Blind to the evidence
America | In the northern winter just gone, “Mehmet Oz, the head of the Centers for Medicare and Medicaid Services, summoned the leaders of the country’s major medical societies to his office for what he called a ‘grand rounds’—a hospital term for a meeting where doctors discuss complex cases,” journalist Jeremy Peters reports in The New York Times.

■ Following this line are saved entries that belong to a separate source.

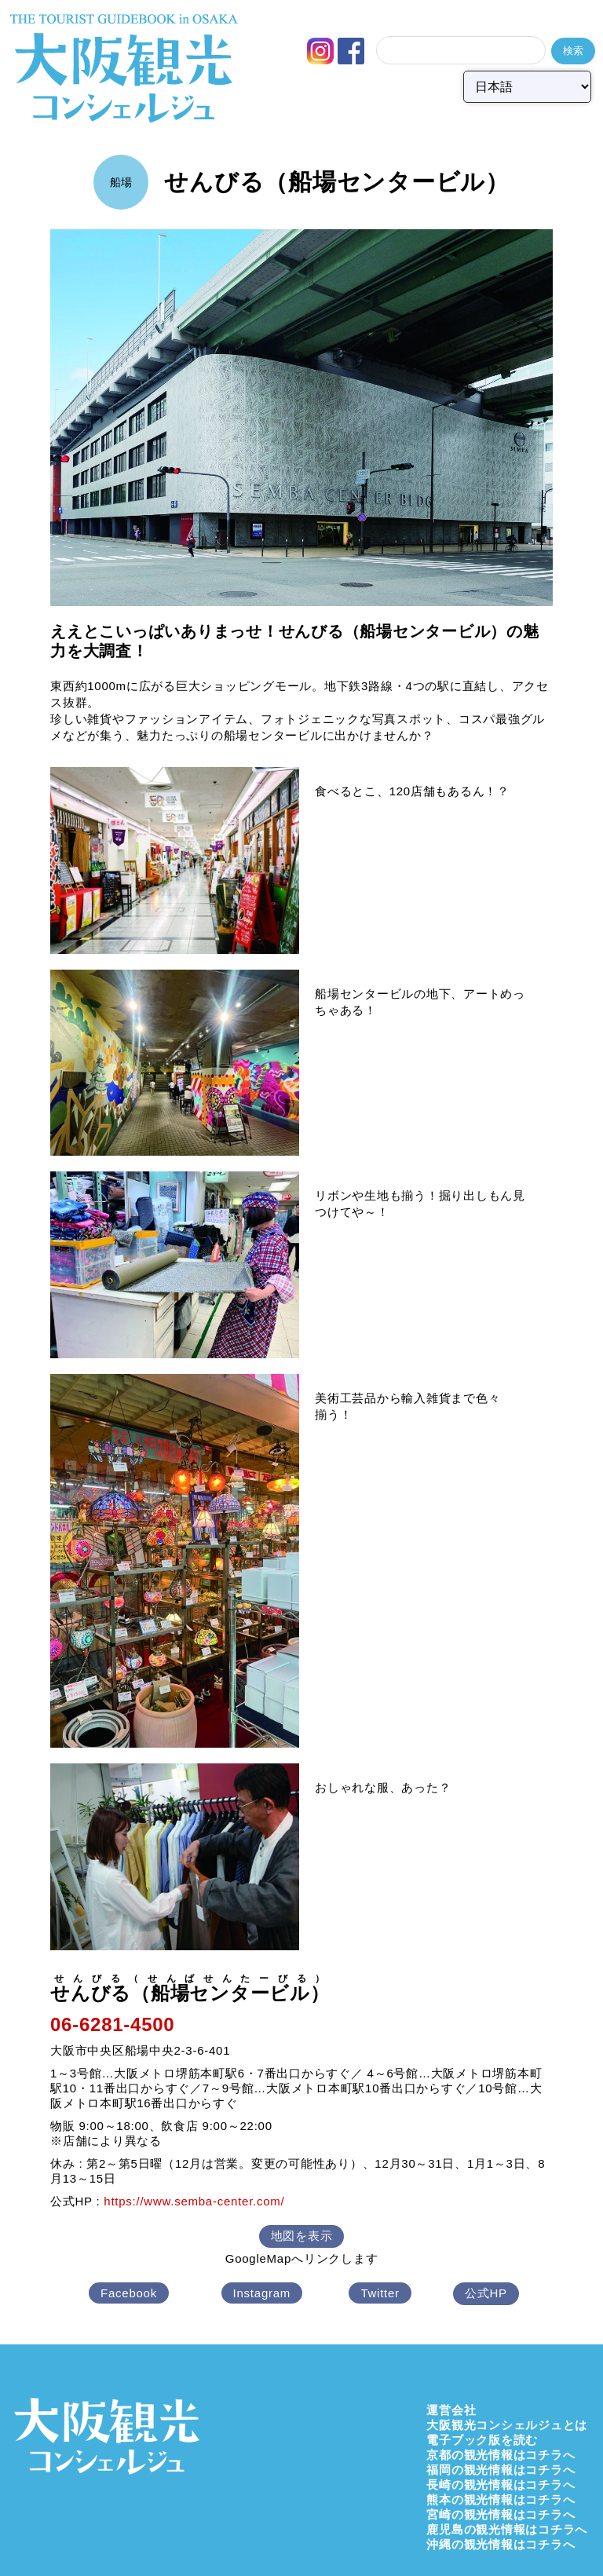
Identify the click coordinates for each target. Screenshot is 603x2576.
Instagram (262, 2293)
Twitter (379, 2293)
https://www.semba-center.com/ (194, 2201)
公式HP (486, 2293)
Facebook (128, 2293)
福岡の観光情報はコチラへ (500, 2469)
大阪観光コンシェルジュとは (506, 2425)
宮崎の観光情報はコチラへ (500, 2514)
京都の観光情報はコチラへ (500, 2454)
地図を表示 (302, 2235)
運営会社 (451, 2410)
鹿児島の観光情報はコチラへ (506, 2529)
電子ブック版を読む (482, 2439)
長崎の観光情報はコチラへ (500, 2484)
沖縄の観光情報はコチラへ (500, 2544)
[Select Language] (527, 87)
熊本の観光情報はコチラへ (500, 2499)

“The topic was one of the most contentious in American medicine: Transgender medical care for teenagers. Dr Oz pressed on a question that hangs over the entire field: Why did these organizations recommend medical intervention for young patients—including hormone treatment, puberty blockers and surgery—when the research on whether it helped young patients in the long term, especially on mental health, was inconclusive?” Most of the societies defended their gender-affirming positions, but Dr Oz highlighted the independent evidence reviews in the UK, Finland, Sweden and New Zealand leading to policies restricting hormonal treatment of minors.
Tweaking the trial
United Kingdom | The UK “PATHWAYS” puberty blocker trial should incorporate safeguards based on adverse effects documented when the same hormone suppression drugs are used with gynaecological conditions such as endometriosis, uterine fibroids, and polycystic ovary syndrome, according to a recent journal article. The author, Canadian research scientist Sarah CJ Jorgensen, also argues that the PATHWAYS trial’s proposed use of a wait-listed control group could distort results via expectancy and nocebo (or negative placebo) effects.
The paper was finalised before the trial was put on hold in February, with renewed ethical concerns. One possible change in eligibility for the research is a minimum age of 14, meaning later in puberty than with the original design.
“If PATHWAYS changes the inclusion criteria to 14-16 years, then I think the risk-mitigation strategies I discuss in my commentary would apply to a larger proportion of the enrolled females, since most will have reached later stages of puberty (unless they specifically select for females with delayed puberty),” Dr Jorgensen told GCN. “My concerns about nocebo and expectancy effects would still be relevant if they use a wait-list control, though as I note in my commentary, using established forms of menstrual suppression as a blinded comparator in post-menarcheal females [those who have experienced the onset of menstruation] would largely avoid such effects.”
Tongue-tied
America | There has been claim and counterclaim since The New York Times reported in February that the American Medical Association (AMA) had agreed with the new, cautious policy on paediatric gender surgery adopted by the American Society of Plastic Surgeons (ASPS). “For the first time, two major medical groups have backed limitations on gender-related surgical treatments for minors in the US,” The Times reported, citing an AMA statement that, “In the absence of clear evidence, the AMA agrees with ASPS that surgical interventions in minors should be generally deferred to adulthood”. In March, the AMA’s board chair disowned the statement amid claims that it contradicted existing policy. The Times stood by its report, producing the full statement given by the AMA’s chief communications officer.
“The ongoing controversy at the AMA over what exactly their position is demonstrates how divided the medical field has become over this issue,” journalist Benjamin Ryan writes in The Free Press. “According to internal video and documentation obtained by The Free Press, the organization’s own top brass can’t even align on its official public stance.” In The American Spectator, detransitioner Prisha Mosley was unimpressed: “If the nation’s largest medical association cannot clearly say that minors should not undergo irreversible, dangerous, medically unnecessary surgeries, what exactly does it stand for?”